WORK INSTRUCTION
Where a line below holds the string "Site", that line goes into the answer.

_ _ _ _

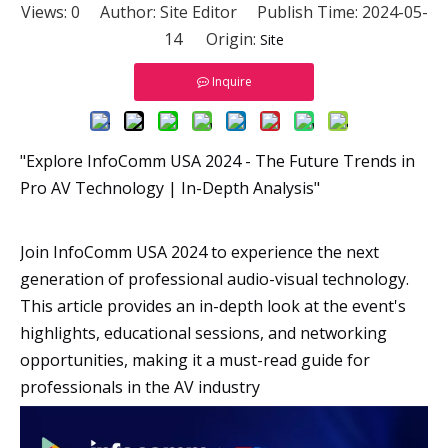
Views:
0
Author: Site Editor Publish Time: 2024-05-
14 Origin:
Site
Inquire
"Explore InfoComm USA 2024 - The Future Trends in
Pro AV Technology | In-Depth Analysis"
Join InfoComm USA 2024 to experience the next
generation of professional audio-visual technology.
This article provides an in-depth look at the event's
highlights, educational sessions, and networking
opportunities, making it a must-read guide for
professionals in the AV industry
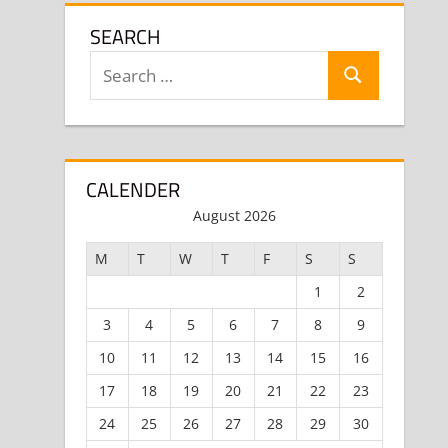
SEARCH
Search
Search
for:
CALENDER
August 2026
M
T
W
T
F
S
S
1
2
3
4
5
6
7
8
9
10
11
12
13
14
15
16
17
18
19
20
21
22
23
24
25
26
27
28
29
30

_ _ _ _

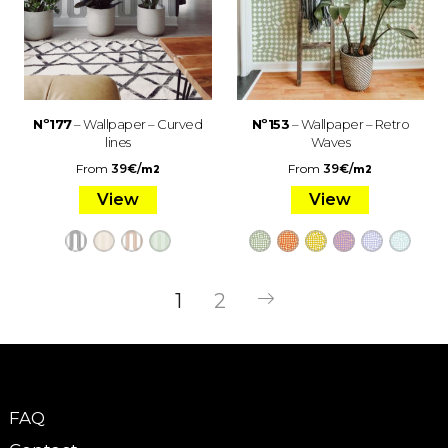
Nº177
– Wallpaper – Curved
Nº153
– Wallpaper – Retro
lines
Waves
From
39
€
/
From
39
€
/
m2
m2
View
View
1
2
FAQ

_ _ _ _

EXERCISE SOLUTION
Author: Site Editor Publish Time: 2024-05-
Site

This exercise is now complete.